The impact of traumatic experiences
Traumatic experiences impact the way in which children develop and in fact the way their brains wire together. Often they have maladaptive coping strategies that include running away, becoming very angry or withdrawing completely. They are constantly in a state of stress and their behaviour reflects this. These children are not ready to come in to school and learn. How can they be? In order to learn we must feel safe, we must be fed and have slept well. We must have calm brains that are ready to take on new information and be challenged. Children who come from homes where trauma and adversity has been a prominent factor do not have calm brains, they are not ready to take on new information and be challenged. In fact their whole purpose is to survive and that is all they are trying to do, to get through the day.
As a result, in school, we are seeing an increase in behavioural problems. Teachers are faced with children who are unable to listen, concentrate, make positive relationships, understand their impact on others…the list goes on. They are faced with children who are not ready to learn.
So how can teachers teach, If the children are not coming in to school ready to learn? There is an incongruity there.
Today, the role of a Teacher has changed. The word ‘Teacher’ takes on a whole new meaning. Maybe teaching is now not only about academic learning, but about teaching children how to be an emotionally intelligent, self-aware, resilient young person. There is a need for teachers to become almost like second parents, focusing on teaching children about interpersonal skills before any other learning can take place. Because of that, I believe we should be moving toward a new approach…a therapeutic teaching approach.

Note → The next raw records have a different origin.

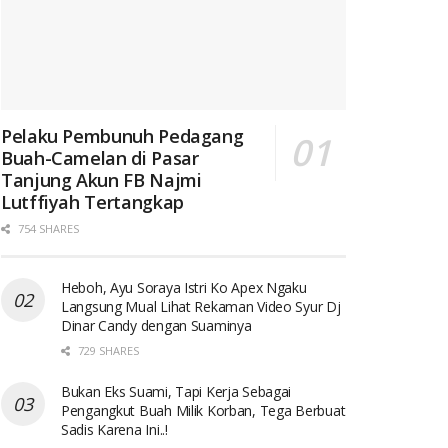
Pelaku Pembunuh Pedagang
Buah-Camelan di Pasar
Tanjung Akun FB Najmi
Lutffiyah Tertangkap
754 SHARES
Heboh, Ayu Soraya Istri Ko Apex Ngaku
Langsung Mual Lihat Rekaman Video Syur Dj
Dinar Candy dengan Suaminya
729 SHARES
Bukan Eks Suami, Tapi Kerja Sebagai
Pengangkut Buah Milik Korban, Tega Berbuat
Sadis Karena Ini..!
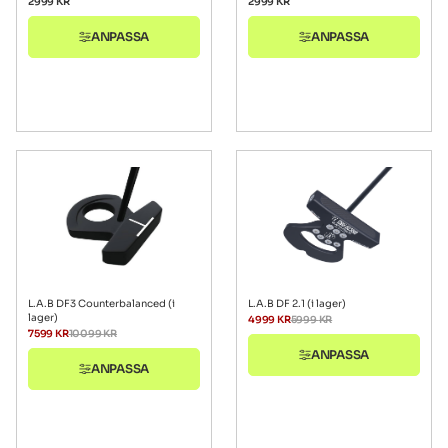
2999
KR
2999
KR
ANPASSA
ANPASSA
L.A.B DF3 Counterbalanced (i
L.A.B DF 2.1 (i lager)
lager)
4999
KR
5999
KR
7599
KR
10099
KR
ANPASSA
ANPASSA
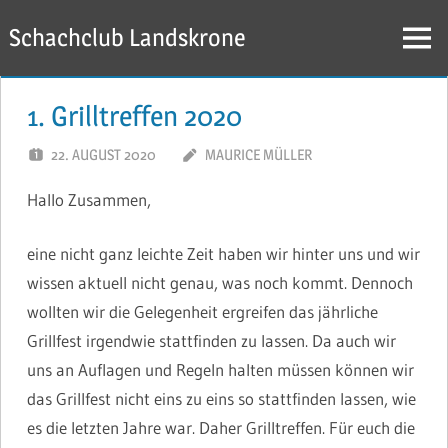
Zum
Schachclub Landskrone
Inhalt
Menü
springen
1. Grilltreffen 2020
22. AUGUST 2020
MAURICE MÜLLER
Hallo Zusammen,
eine nicht ganz leichte Zeit haben wir hinter uns und wir
wissen aktuell nicht genau, was noch kommt. Dennoch
wollten wir die Gelegenheit ergreifen das jährliche
Grillfest irgendwie stattfinden zu lassen. Da auch wir
uns an Auflagen und Regeln halten müssen können wir
das Grillfest nicht eins zu eins so stattfinden lassen, wie
es die letzten Jahre war. Daher Grilltreffen. Für euch die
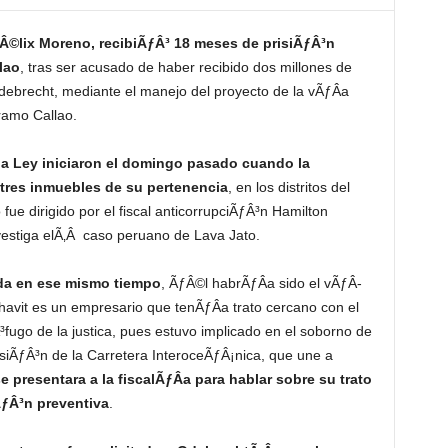
ƒÂ©lix Moreno, recibiÃƒÂ³ 18 meses de prisiÃƒÂ³n
lao
, tras ser acusado de haber recibido dos millones de
ebrecht, mediante el manejo del proyecto de la vÃƒÂ­a
ramo Callao.
a Ley iniciaron el domingo pasado cuando la
 tres inmuebles de su pertenencia
, en los distritos del
fue dirigido por el fiscal anticorrupciÃƒÂ³n Hamilton
vestiga elÃ‚Â caso peruano de Lava Jato.
ida en ese mismo tiempo
, ÃƒÂ©l habrÃƒÂ­a sido el vÃƒÂ­
havit es un empresario que tenÃƒÂ­a trato cercano con el
fugo de la justica, pues estuvo implicado en el soborno de
esiÃƒÂ³n de la Carretera InteroceÃƒÂ¡nica, que une a
 presentara a la fiscalÃƒÂ­a para hablar sobre su trato
ÃƒÂ³n preventiva
.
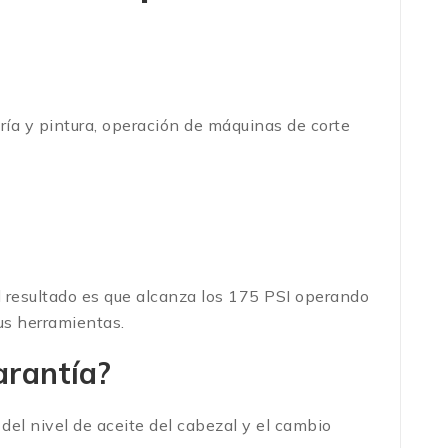
ría y pintura, operación de máquinas de corte
El resultado es que alcanza los 175 PSI operando
us herramientas.
arantía?
del nivel de aceite del cabezal y el cambio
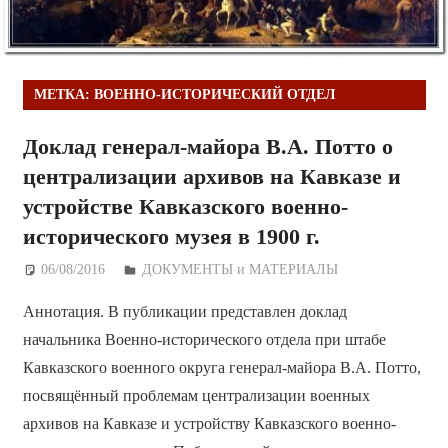
МЕТКА:
ВОЕННО-ИСТОРИЧЕСКИЙ ОТДЕЛ
Доклад генерал-майора В.А. Потто о
централизации архивов на Кавказе и
устройстве Кавказского военно-
исторического музея в 1900 г.
06/08/2016
Дежурный по Редакции
ДОКУМЕНТЫ и МАТЕРИАЛЫ
Аннотация. В публикации представлен доклад
начальника Военно-исторического отдела при штабе
Кавказского военного округа генерал-майора В.А. Потто,
посвящённый проблемам централизации военных
архивов на Кавказе и устройству Кавказского военно-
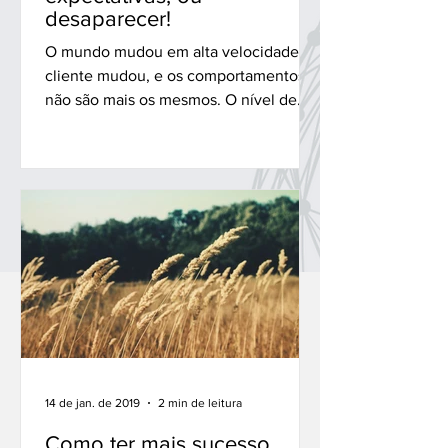
desaparecer!
O mundo mudou em alta velocidade, o
cliente mudou, e os comportamentos
não são mais os mesmos. O nível de
exigência aumentou. As pessoas...
14 de jan. de 2019
2 min de leitura
Como ter mais sucesso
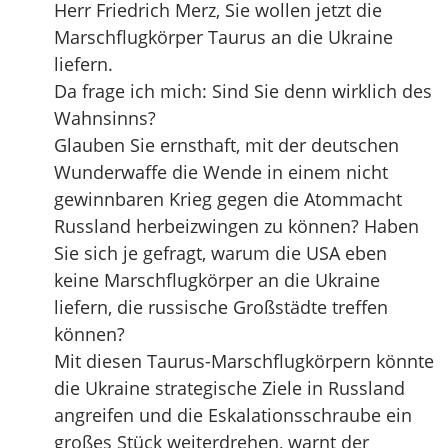
Herr Friedrich Merz, Sie wollen jetzt die
Marschflugkörper Taurus an die Ukraine
liefern.
Da frage ich mich: Sind Sie denn wirklich des
Wahnsinns?
Glauben Sie ernsthaft, mit der deutschen
Wunderwaffe die Wende in einem nicht
gewinnbaren Krieg gegen die Atommacht
Russland herbeizwingen zu können? Haben
Sie sich je gefragt, warum die USA eben
keine Marschflugkörper an die Ukraine
liefern, die russische Großstädte treffen
können?
Mit diesen Taurus-Marschflugkörpern könnte
die Ukraine strategische Ziele in Russland
angreifen und die Eskalationsschraube ein
großes Stück weiterdrehen, warnt der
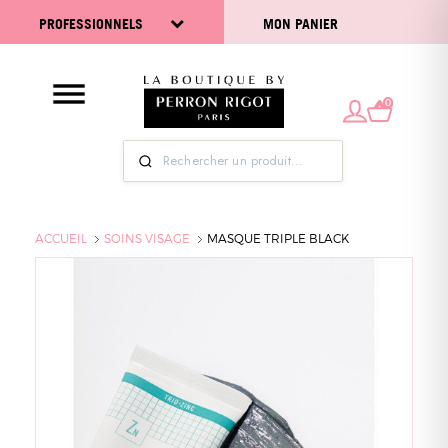
PROFESSIONNELS
MON PANIER
0
ACCUEIL
SOINS VISAGE
MASQUE TRIPLE BLACK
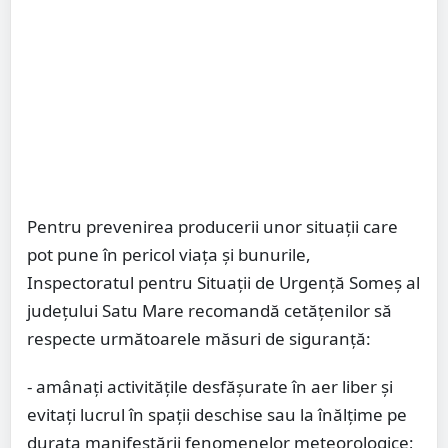
Pentru prevenirea producerii unor situații care
pot pune în pericol viața și bunurile,
Inspectoratul pentru Situații de Urgență Someș al
județului Satu Mare recomandă cetățenilor să
respecte următoarele măsuri de siguranță:
- amânați activitățile desfășurate în aer liber și
evitați lucrul în spații deschise sau la înălțime pe
durata manifestării fenomenelor meteorologice;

Teachers are feeling the strain
Since September I have met some very brave teachers who are obviously so passionate about their jobs and have trained as a teacher to make a difference. However, the strain of working with vulnerable children who are pushing boundaries and displaying challenging behaviour have left them feeling unequipped and questioning their competence and ability. Some have even questioned whether they are in the right profession. There are so many teachers out there feeling like this and it’s understandable. Teachers are not trained to be parents and yet they are taking the role of a parent more and more. The strain they feel isn’t because they are not good enough teachers and it isn’t because they have chosen the wrong profession. But It IS because they are not equipped. No where have they been taught how to teach children with emotional wellbeing needs. No where have they been taught how to parent children who are not biologically theirs. Without the skills and underpinning knowledge, teachers are being sent out in to classrooms to fail.
Teachers need to be trained in basic theory about how trauma can affect the brain and about neuroscience, attachment and emotional intelligence (amongst other things). They should be given strategies in dealing with difficult behaviour, ones that are similar to parenting techniques because that’s what these children need. They should be taught activities to do with their class to help raise emotional intelligence and empathy for others. They should supported and be empowered to go out there and TEACH. But not in the way they expect to.
‘But teachers have enough to do’, you might be thinking. Yes, but if we give teachers the skills they need to manage the emotional wellbeing of pupils in class and also strategies to develop it, we can have a huge impact on the learning outcomes and attainment of pupils.
How can we make a difference?
If we want to make a difference to the children and young people in our schools, we need to have emotional wellbeing at the core of what we do. Let’s teach vulnerable children that they can be loved, that they are noticed, that they matter, let’s focus on raising their self-belief, confidence, self-awareness and empathy. A result of which will be that we will suddenly be able to teach them maths and English too. That is the work of a therapeutic teacher.